Presentation Theory (general notes to avoid crap-presentations)

Before we speak of tools, let's talk about what makes a good presentation. Power Point, after all isn't a bad tool. Unfortunately, too many people mistake bullet points for paragraph markers, fill their slides with text, and read the entire text of the presentation to you from the slides in a painfully monotone performance.

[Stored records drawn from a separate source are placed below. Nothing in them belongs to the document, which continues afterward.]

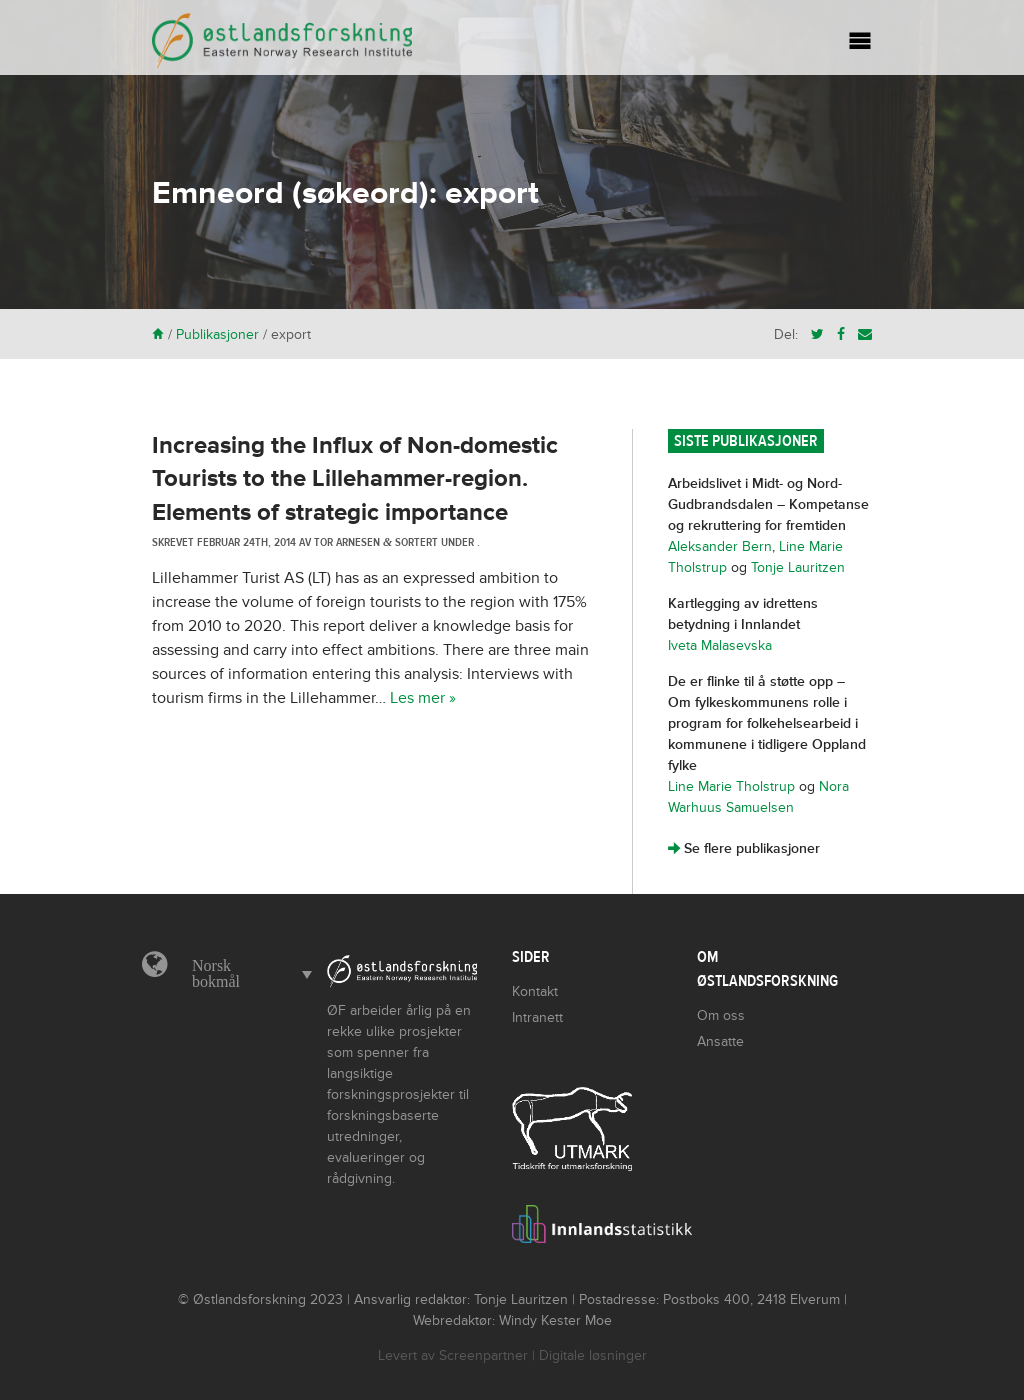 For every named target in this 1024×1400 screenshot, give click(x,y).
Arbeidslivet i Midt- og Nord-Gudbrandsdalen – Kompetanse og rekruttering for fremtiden (768, 504)
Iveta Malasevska (720, 645)
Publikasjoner (217, 334)
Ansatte (720, 1041)
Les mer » (423, 698)
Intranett (537, 1017)
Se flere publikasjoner (744, 848)
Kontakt (535, 991)
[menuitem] (247, 974)
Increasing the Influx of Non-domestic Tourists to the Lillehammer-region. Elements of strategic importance (355, 479)
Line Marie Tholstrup (731, 786)
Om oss (721, 1015)
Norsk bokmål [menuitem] (216, 973)
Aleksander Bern (720, 546)
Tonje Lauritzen (798, 567)
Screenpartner (483, 1355) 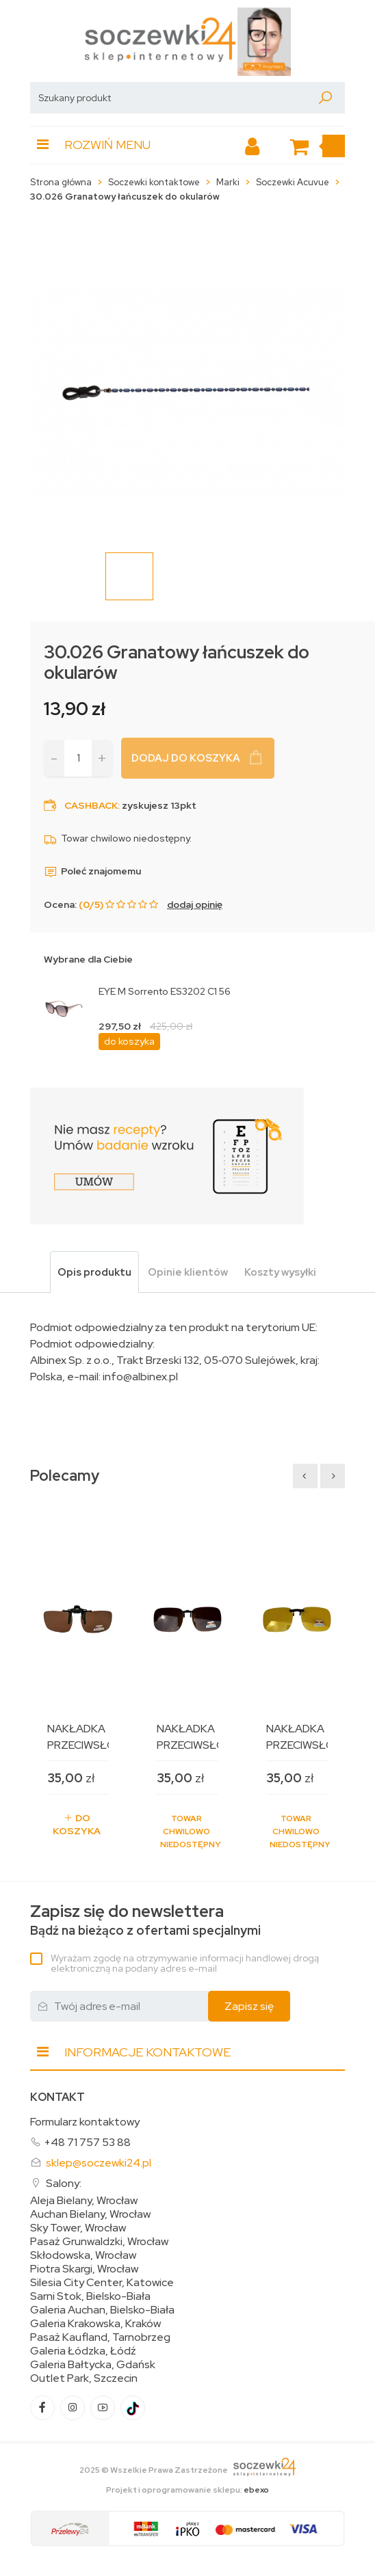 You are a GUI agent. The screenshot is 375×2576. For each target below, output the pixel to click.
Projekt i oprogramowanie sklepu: (187, 2489)
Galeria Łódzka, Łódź (83, 2351)
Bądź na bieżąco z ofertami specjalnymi (145, 1920)
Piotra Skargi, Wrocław (84, 2269)
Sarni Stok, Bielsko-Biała (90, 2296)
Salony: (63, 2183)
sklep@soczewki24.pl (98, 2163)
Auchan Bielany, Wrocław (90, 2214)
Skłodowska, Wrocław (83, 2255)
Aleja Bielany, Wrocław (84, 2201)
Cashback (91, 805)
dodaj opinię (194, 904)
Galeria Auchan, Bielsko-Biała (102, 2310)
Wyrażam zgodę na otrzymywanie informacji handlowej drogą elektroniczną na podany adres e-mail (185, 1963)
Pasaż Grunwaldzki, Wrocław (99, 2242)
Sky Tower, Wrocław (78, 2228)
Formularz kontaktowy (85, 2122)
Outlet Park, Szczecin (84, 2378)
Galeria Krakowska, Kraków (95, 2324)
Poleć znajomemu (92, 871)
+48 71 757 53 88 (87, 2142)
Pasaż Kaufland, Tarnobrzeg (100, 2337)
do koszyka (129, 1041)
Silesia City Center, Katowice (102, 2283)
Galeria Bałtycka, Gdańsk (92, 2365)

The main key here is "Show and Tell" The presentation tool shows and you tell.
I like the way Sean Silverthorne summarizes the Jobs litmus test for your presentation:
  1. Does each slide convey just one idea?
  2. Are images sometimes [I would say often] used instead of words to convey those ideas?
  3. Do the slides make use of empty space?
  4. Does the deck sometimes disappear, leaving nothing between you and your audience?
  5. Have you minimized bullet lists, distracting effects and eye charts?


Specific Presentation Methods

Do one of these, and you get an automatic "A"

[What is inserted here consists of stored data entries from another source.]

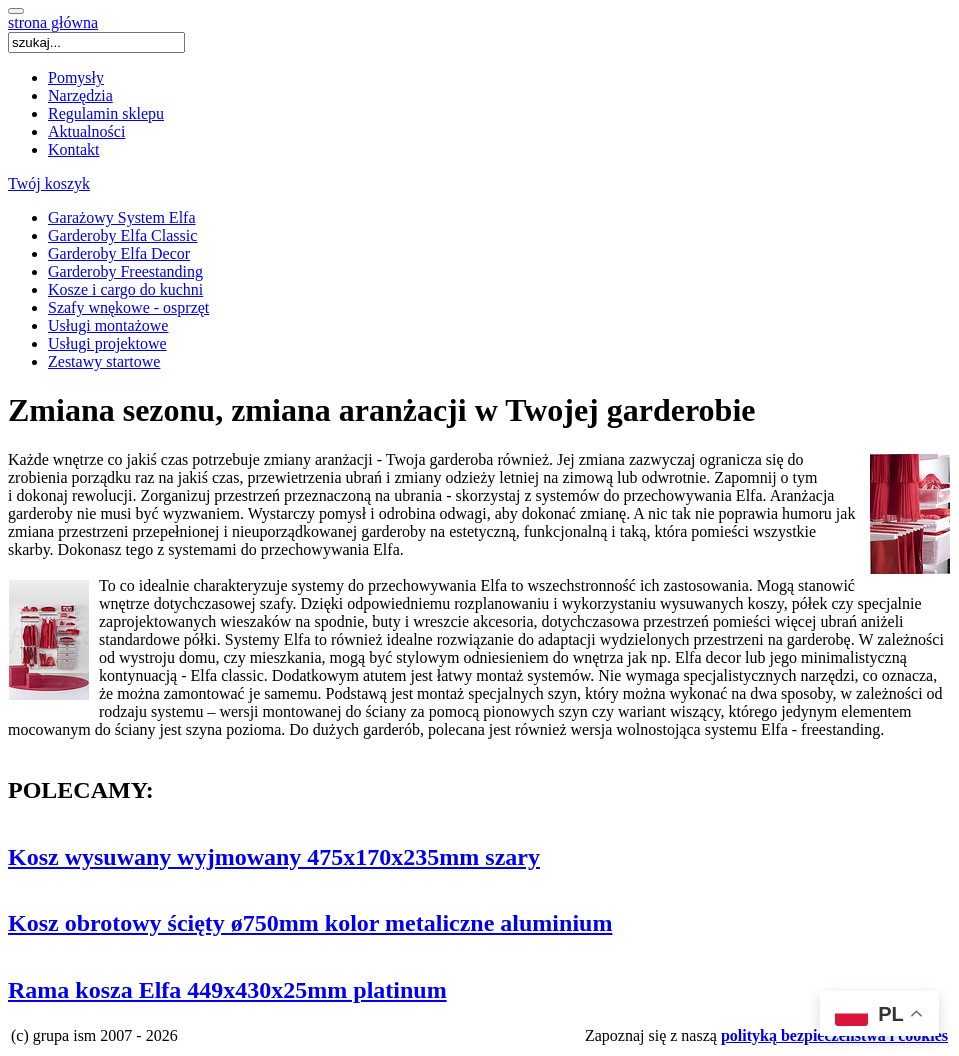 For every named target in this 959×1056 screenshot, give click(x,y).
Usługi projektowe (107, 343)
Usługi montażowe (108, 325)
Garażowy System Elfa (122, 217)
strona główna (53, 22)
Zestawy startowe (104, 361)
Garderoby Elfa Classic (122, 235)
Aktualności (86, 131)
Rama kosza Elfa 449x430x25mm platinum (227, 990)
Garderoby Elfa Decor (119, 253)
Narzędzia (80, 95)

  • pecha kucha - (pronounced peh-chalk'-cha) - twenty slides, twenty seconds each. No bullets
  • ignite - Supposed to be funny, but ignore that. Twenty slides, fifteen seconds each, no bullets. I prefer this one. Talking for 20 seconds can be too difficult for students.

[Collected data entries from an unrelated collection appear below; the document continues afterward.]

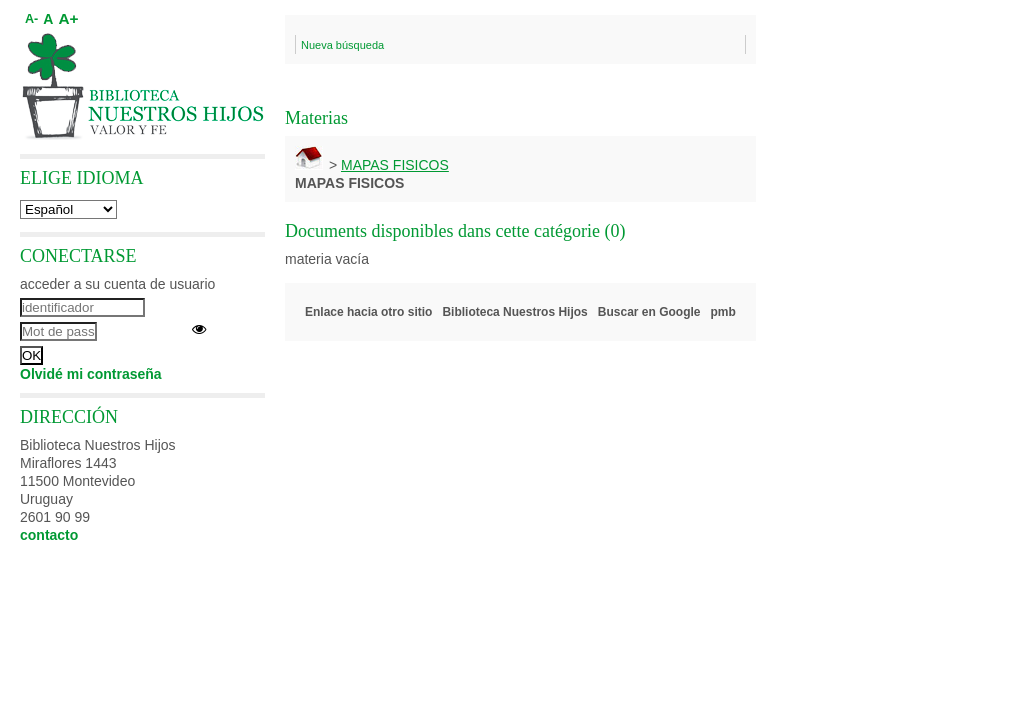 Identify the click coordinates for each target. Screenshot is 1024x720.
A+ (68, 18)
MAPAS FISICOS (395, 165)
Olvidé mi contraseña (91, 374)
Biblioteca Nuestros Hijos (514, 312)
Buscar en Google (649, 312)
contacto (49, 535)
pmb (723, 312)
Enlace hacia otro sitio (368, 312)
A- (31, 19)
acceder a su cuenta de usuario (117, 284) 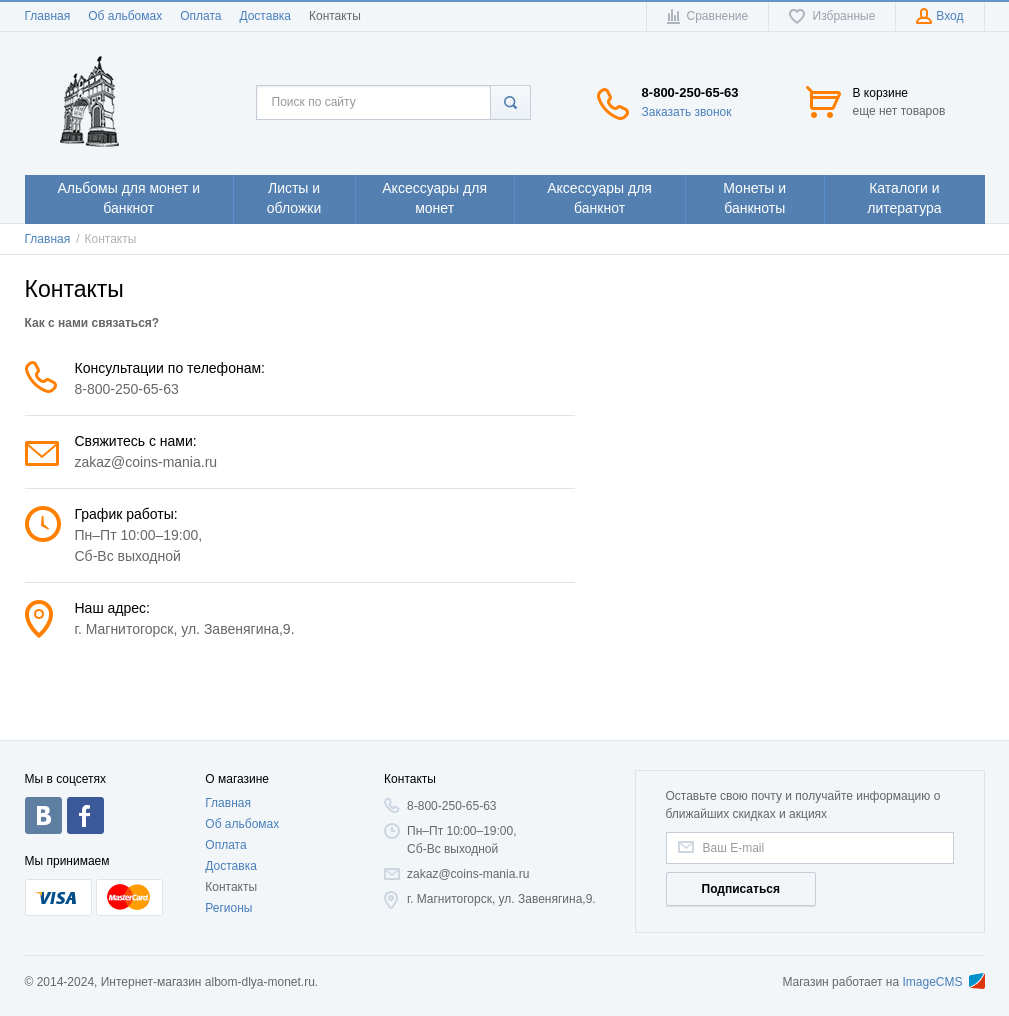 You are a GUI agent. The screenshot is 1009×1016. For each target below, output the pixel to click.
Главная (48, 16)
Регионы (228, 908)
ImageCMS (943, 982)
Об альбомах (125, 16)
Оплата (200, 16)
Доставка (265, 16) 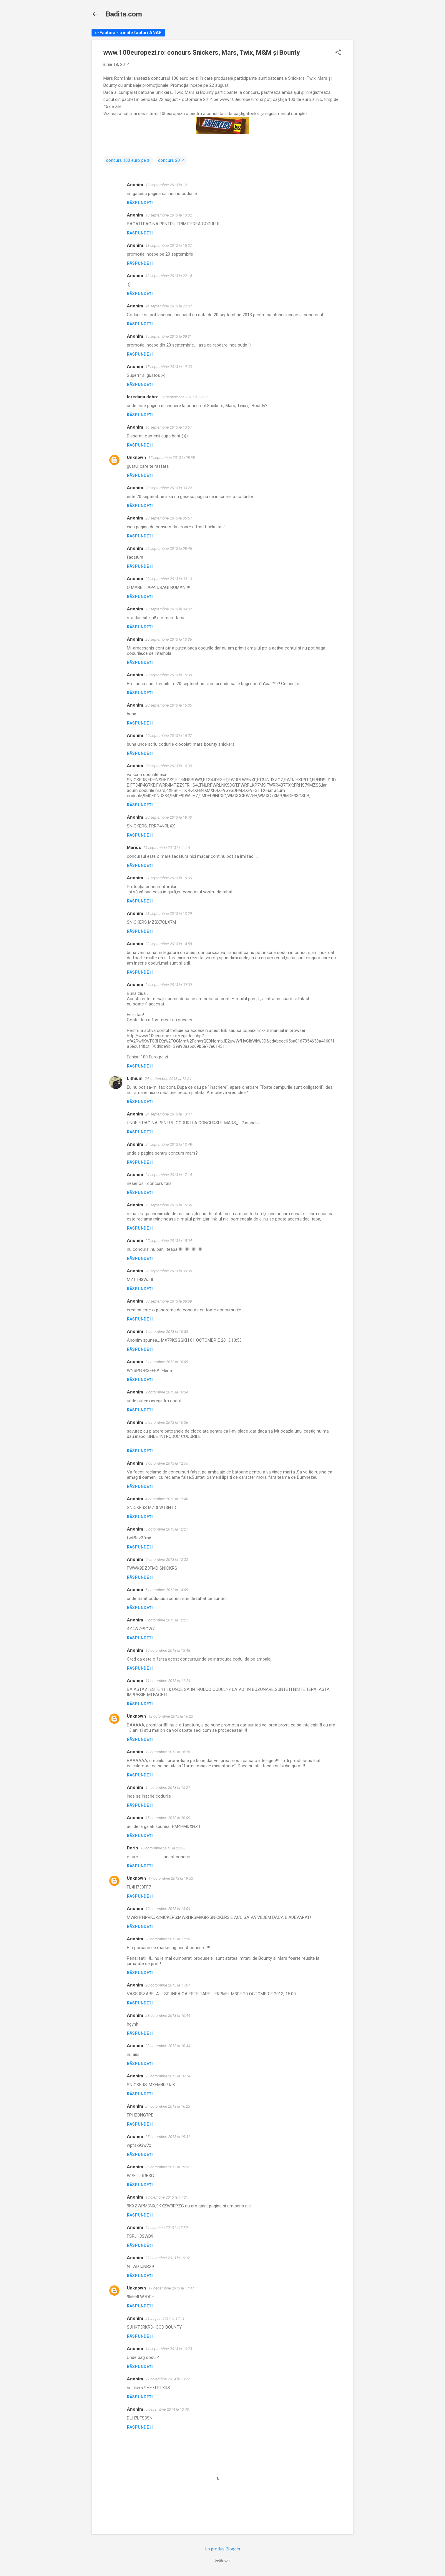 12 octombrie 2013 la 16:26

PechaKucha (20x20) technique, which is all visual.

  • 20 Slides
  • 20 Seconds Each
  • NO BULLET TEXT
  • a well designed / chosen graphic on every slide.

Some templates:

Ignite

ignite - Supposed to be funny, but ignore that. Twenty slides, fifteen seconds each, no bullets. I prefer this one. Talking for 20 seconds can be too difficult for students.

Template

  • None yet

New Presentation Tools

The use of any of these tools does not exempt you from the guidelines above. You can still make a terrible presentation with a cool tool.

Prezi

Billed as the "zooming presentation editor", Prezi excels at fun transitions and non-linear presentations. Like Power Point, though, it is equally susceptible to bad design. Notice how the official Prezi promo video uses the same techniques discussed above, combined with this cool interface. Do all of the smash-mouth, roller-coaster transitions you want to; a badly constructed presentation will still be terrible to sit through.